What you need to do -
Every line in the entries where "label" is found should be copied.

Dataset excerpts -
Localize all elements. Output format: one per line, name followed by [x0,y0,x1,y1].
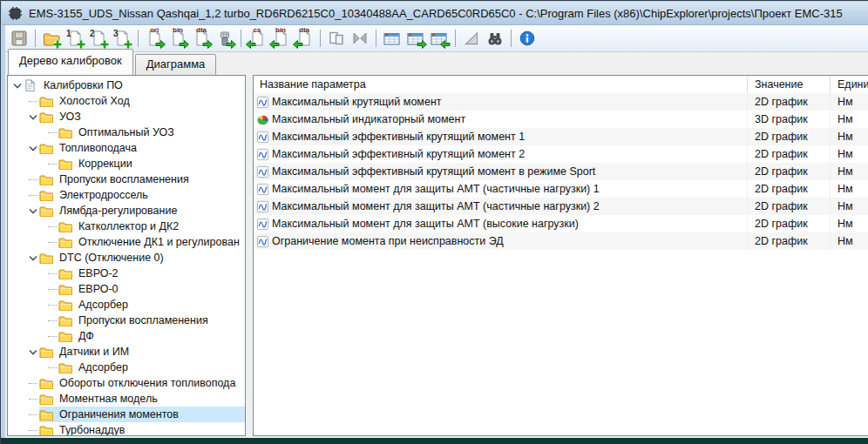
tree-connector [46,297,58,313]
export-bin-button[interactable]: bin [166,27,189,50]
tree-item[interactable]: Коррекции [8,156,245,172]
table-row[interactable]: Максимальный эффективный крутящий момент… [254,128,868,145]
compare-windows-button[interactable] [325,27,348,50]
tree-item[interactable]: Адсорбер [8,297,245,313]
chevron-down-icon[interactable] [27,344,39,360]
parameters-panel: Название параметра Значение Единицы Макс… [253,75,868,436]
tree-item[interactable]: DTC (Отключение 0) [8,250,245,266]
folder-icon [58,330,72,342]
export-device-button[interactable] [214,27,236,50]
table-row[interactable]: Максимальный эффективный крутящий момент… [254,145,868,163]
tree-item-label: Адсорбер [76,298,131,312]
3d-graph-icon [256,113,269,126]
tree-item[interactable]: УОЗ [8,109,245,124]
column-header-unit[interactable]: Единицы [830,76,868,93]
export-ori-button[interactable]: ori [143,27,166,50]
param-name: Максимальный момент для защиты АМТ (част… [272,183,600,195]
add-file-3-button[interactable]: 3 [111,27,133,50]
tree-item-label: Пропуски воспламенения [76,313,211,327]
table-row[interactable]: Максимальный момент для защиты АМТ (част… [254,180,868,198]
tree-item-label: Турбонаддув [57,423,127,436]
table-export-button[interactable] [404,27,427,50]
search-button[interactable] [484,27,506,50]
calibration-tree-panel: Калибровки ПО Холостой Ход УОЗ Оптимальн… [7,75,246,436]
tree-item[interactable]: Отключение ДК1 и регулирован [8,234,245,250]
add-project-button[interactable] [40,27,63,50]
table-row[interactable]: Максимальный индикаторный момент 3D граф… [254,111,868,128]
chevron-down-icon[interactable] [27,250,39,266]
tree-connector [46,124,58,140]
add-file-1-button[interactable]: 1 [64,27,86,50]
param-value: 2D график [747,198,830,215]
toolbar-separator [320,30,321,47]
tree-item[interactable]: Катколлектор и ДК2 [8,219,245,234]
folder-icon [39,205,53,217]
folder-icon [58,158,72,170]
panel-splitter[interactable] [247,75,253,438]
tab-diagram[interactable]: Диаграмма [135,54,217,76]
tree-item[interactable]: Моментная модель [8,391,245,407]
chevron-down-icon[interactable] [11,77,24,93]
tree-item[interactable]: Пропуски воспламенения [8,313,245,328]
column-header-name[interactable]: Название параметра [254,78,747,91]
merge-button[interactable] [349,27,371,50]
bin-label: bin [167,26,188,34]
folder-icon [39,111,53,123]
folder-plus-icon [43,31,60,46]
2d-graph-icon [256,131,269,144]
tree-item-label: ЕВРО-0 [76,282,121,296]
table-import-button[interactable] [428,27,451,50]
triangle-tool-button[interactable] [460,27,483,50]
param-unit: Нм [830,198,868,215]
param-name: Максимальный индикаторный момент [272,113,465,125]
2d-graph-icon [256,183,269,196]
table-row[interactable]: Максимальный крутящий момент 2D график Н… [254,93,868,111]
tree-item[interactable]: ДФ [8,328,245,344]
folder-icon [39,424,53,436]
save-button[interactable] [8,27,31,50]
tree-item[interactable]: Датчики и ИМ [8,344,245,360]
tree-item-label: Калибровки ПО [41,78,125,92]
chevron-down-icon[interactable] [27,203,39,219]
file-1-label: 1 [66,29,71,38]
tree-item-selected[interactable]: Ограничения моментов [8,407,245,422]
param-name: Максимальный эффективный крутящий момент… [272,165,595,178]
chevron-down-icon[interactable] [27,140,39,156]
toolbar: 1 2 3 ori bin [5,25,868,52]
tree-item[interactable]: Холостой Ход [8,93,245,109]
toolbar-separator [455,30,456,47]
folder-icon [39,408,53,420]
table-row[interactable]: Максимальный эффективный крутящий момент… [254,163,868,180]
tree-item[interactable]: Пропуски воспламенения [8,172,245,187]
tree-item[interactable]: ЕВРО-2 [8,266,245,281]
tree-connector [27,375,39,391]
param-unit: Нм [830,180,868,198]
tree-item[interactable]: Адсорбер [8,360,245,375]
tree-item[interactable]: Оптимальный УОЗ [8,124,245,140]
import-cs-button[interactable]: cs [246,27,268,50]
table-row[interactable]: Максимальный момент для защиты АМТ (высо… [254,215,868,232]
table-row[interactable]: Ограничение момента при неисправности ЭД… [254,232,868,250]
import-bin-button[interactable]: bin [269,27,292,50]
collapse-x-icon [351,30,369,47]
column-header-value[interactable]: Значение [747,76,830,93]
export-dta-button[interactable]: dta [190,27,213,50]
table-view-button[interactable] [381,27,403,50]
chevron-down-icon[interactable] [27,109,39,124]
add-file-2-button[interactable]: 2 [87,27,110,50]
tree-item[interactable]: Топливоподача [8,140,245,156]
tree-item[interactable]: Калибровки ПО [8,77,245,93]
tree-item[interactable]: Лямбда-регулирование [8,203,245,219]
param-name: Максимальный момент для защиты АМТ (высо… [272,218,579,230]
tree-item[interactable]: Электродроссель [8,187,245,203]
import-dta-button[interactable]: dta [293,27,315,50]
tree-item[interactable]: Турбонаддув [8,422,245,436]
tree-item[interactable]: ЕВРО-0 [8,281,245,297]
tree-connector [46,360,58,375]
table-row[interactable]: Максимальный момент для защиты АМТ (част… [254,198,868,215]
tree-item-label: ЕВРО-2 [76,266,121,280]
table-header: Название параметра Значение Единицы [254,76,868,93]
tree-item[interactable]: Обороты отключения топливопода [8,375,245,391]
info-button[interactable] [516,27,539,50]
tab-calibration-tree[interactable]: Дерево калибровок [8,49,133,75]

Task answer -
tree-item-label: Адсорбер [76,298,131,312]
tree-item-label: Пропуски воспламенения [76,313,211,327]
tree-item-label: Турбонаддув [57,423,127,436]
bin-label: bin [167,26,188,34]
tree-item-label: ЕВРО-0 [76,282,121,296]
tree-item-label: Калибровки ПО [41,78,125,92]
file-1-label: 1 [66,29,71,38]
tree-item-label: ЕВРО-2 [76,266,121,280]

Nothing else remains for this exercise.